Presnews.my.id|Bangkalan – Keputusan Polres Bangkalan menghentikan penyidikan kasus dugaan malpraktik di Puskesmas Kedungdung, Kecamatan Modung, Kabupaten Bangkalan, Jawa Timur, menuai gelombang kritik. Kasus yang sempat menggegerkan publik lantaran kepala bayi dilaporkan terputus dan tertinggal di rahim sang ibu saat proses persalinan, kini dinyatakan bukan tindak pidana oleh kepolisian.
Perkara tersebut berawal dari laporan polisi Nomor LB/B.31/III/2024/SPKT/POLRES BANGKALAN POLDA JAWA TIMUR, yang diajukan Sulaiman, warga Dusun Bealang, Desa Pangpajung, Kecamatan Modung, pada 4 Maret 2024. Sulaiman melaporkan tenaga kesehatan yang membantu persalinan di Puskesmas Kedungdung karena diduga lalai hingga menyebabkan kematian tragis pada bayi yang dikandung istrinya.
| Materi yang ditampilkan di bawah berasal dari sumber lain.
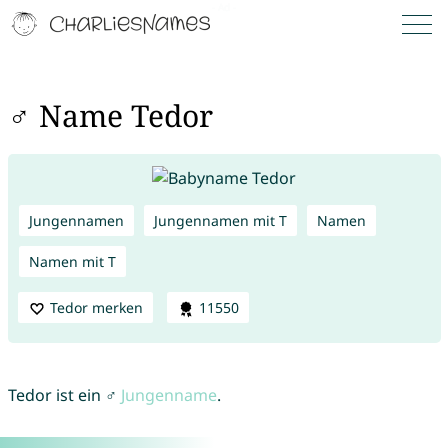
♂ Name Tedor
Jungennamen
Jungennamen mit T
Namen
Namen mit T
Tedor merken
11550
Tedor ist ein ♂
Jungenname
.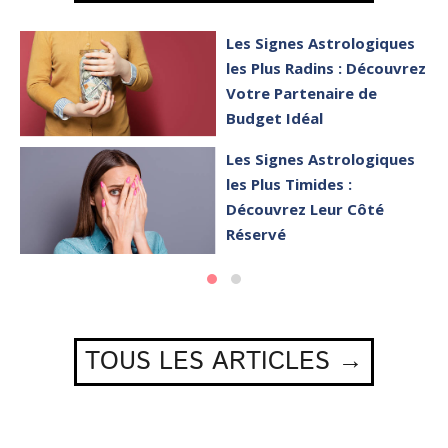
Les Signes Astrologiques
les Plus Radins : Découvrez
Votre Partenaire de
Budget Idéal
Les Signes Astrologiques
les Plus Timides :
Découvrez Leur Côté
Réservé
TOUS LES ARTICLES →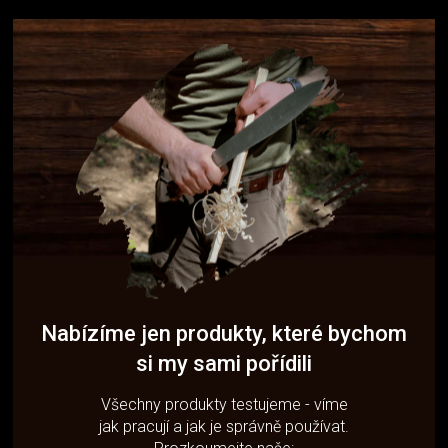
Nabízíme jen produkty, které bychom
si my sami pořídili
Všechny produkty testujeme - víme
jak pracují a jak je správně používat.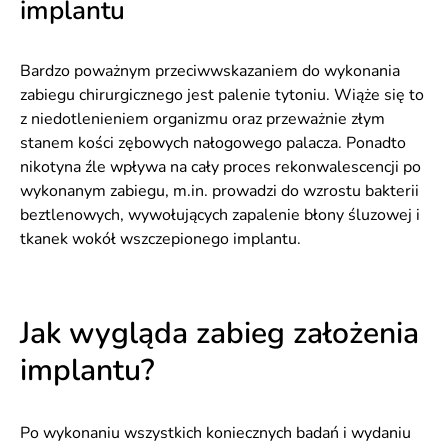
implantu
Bardzo poważnym przeciwwskazaniem do wykonania
zabiegu chirurgicznego jest palenie tytoniu. Wiąże się to
z niedotlenieniem organizmu oraz przeważnie złym
stanem kości zębowych nałogowego palacza. Ponadto
nikotyna źle wpływa na cały proces rekonwalescencji po
wykonanym zabiegu, m.in. prowadzi do wzrostu bakterii
beztlenowych, wywołujących zapalenie błony śluzowej i
tkanek wokół wszczepionego implantu.
Jak wygląda zabieg założenia
implantu?
Po wykonaniu wszystkich koniecznych badań i wydaniu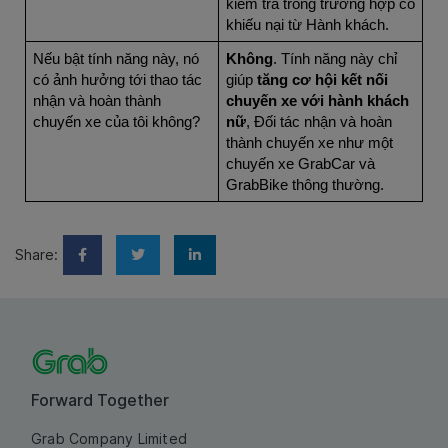
kiểm tra trong trường hợp có
khiếu nại từ Hành khách.
Nếu bật tính năng này, nó
Không
. Tính năng này chỉ
có ảnh hưởng tới thao tác
giúp
tăng cơ hội kết nối
nhận và hoàn thành
chuyến xe với hành khách
chuyến xe của tôi không?
nữ
, Đối tác nhận và hoàn
thành chuyến xe như một
chuyến xe GrabCar và
GrabBike thông thường.
Share:
Forward Together
Grab Company Limited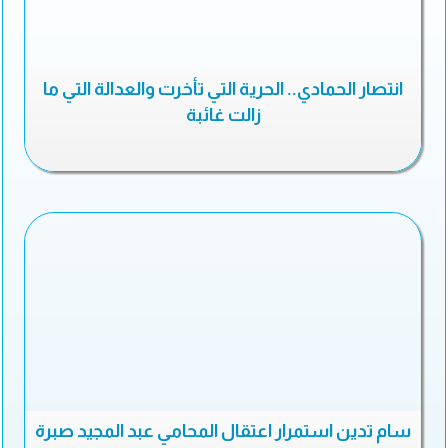
انتصار الحمادي.. الحرية التي تأخرت والعدالة التي ما
زالت غائبة
سام تدين استمرار اعتقال المحامي عبد المجيد صبرة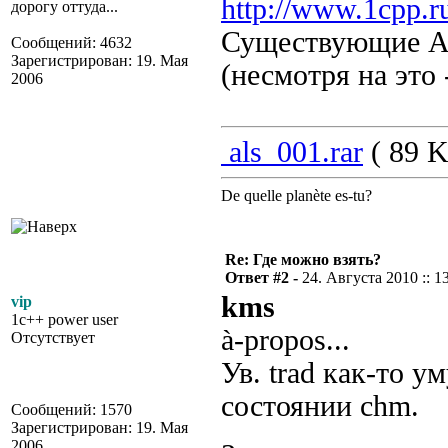
http://www.1cpp.r
дорогу оттуда...
Существующие AL
Сообщений: 4632
Зарегистрирован: 19. Мая
(несмотря на это
2006
als_001.rar
( 89 K
De quelle planète es-tu?
Re: Где можно взять?
Ответ #2 -
24. Августа 2010 :: 1
kms
vip
1c++ power user
à-propos...
Отсутствует
Ув. trad как-то 
состоянии chm.
Сообщений: 1570
Зарегистрирован: 19. Мая
2006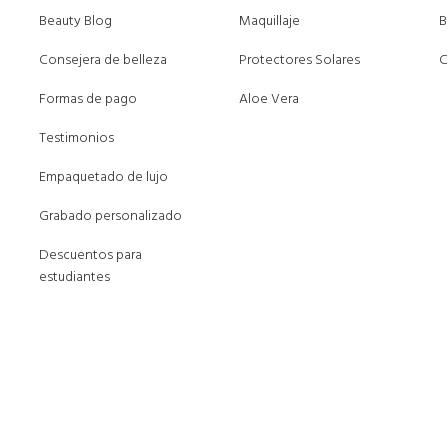
Beauty Blog
Maquillaje
B
Consejera de belleza
Protectores Solares
C
Formas de pago
Aloe Vera
Testimonios
Empaquetado de lujo
Grabado personalizado
Descuentos para
estudiantes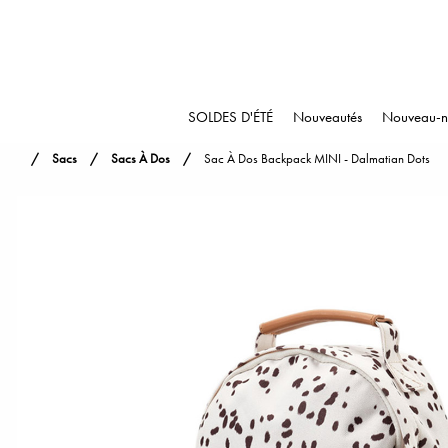
SOLDES D'ÉTÉ
Nouveautés
Nouveau-n
Sacs
Sacs À Dos
Sac À Dos Backpack MINI - Dalmatian Dots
Penyidikan sempat menunjukkan perkembangan positif. Berdasarkan SP2HP Nomor B/128.a/VI/RES.1.24/2024/Satreskrim, perkara ini resmi naik ke tahap penyidikan pada 10 Juni 2024. Namun, hampir satu tahun berlalu tanpa kejelasan hingga akhirnya Polres Bangkalan menerbitkan Surat Perintah Tugas Penyidikan Nomor Sp.Gas/168N/RES.1.24/2025/Satreskrim dan Surat Perintah Penyidikan Nomor Sp.Sidik/168N/RES.1.24/2025/Satreskrim pada 5 Mei 2025.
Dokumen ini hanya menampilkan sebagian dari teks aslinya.